Bread is heavily subsidized, selling for less than 1 cent a loaf. If the subsidy is reduced, the social discontent would be potentially disastrous in the current unrest. Subsidized bread is currently rationed at twenty loaves per family per day at a cost of one Egyptian pound ( $0.14), whereas the same number sells for four pounds at non-subsidized bakeries. Everyday, many Egyptian wait in long lines for subsidized bread early in the morning. An elder egyptian man, who holds twenty loaves in his arms, had waited since 4 am, and he got subsidized breads after more than 3 hours. " If we are late getting in line, we might miss out on getting. it is a matter of life and death not only for our family but also many people like me."

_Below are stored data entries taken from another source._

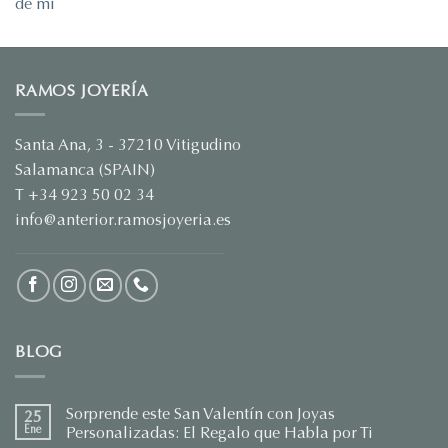
RAMOS JOYERÍA
Santa Ana, 3 - 37210 Vitigudino
Salamanca (SPAIN)
T +34 923 50 02 34
info@anterior.ramosjoyeria.es
BLOG
Sorprende este San Valentín con Joyas
25
Ene
Personalizadas: El Regalo que Habla por Ti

In addition, Farmers in Egypt are facing with soaring fuel prices and a heavy fuel shortage. "Wheat has been basically less profit crops to us. Soaring fuel prices can be a matter of life and death for us," said Amgat, who is a 45 year-old small landowner in Mansoura. "I recognize Morsi as our president. Actually it doesn't matter who is ruling the country, the Muslim Brotherhood or not, but it is certain that our nation and revolution are facing a critical crisis." he said. For bakers as well, a heavy fuel shortage is causing serious problems.
Bread for Egypt's middle classes it is breakfast, lunch and dinner. Egyptian consume more bread per person than do people in any other nation. It is known as "Aish" in Egyptian Arabic, which means both bread and life. It is the basic component of their life.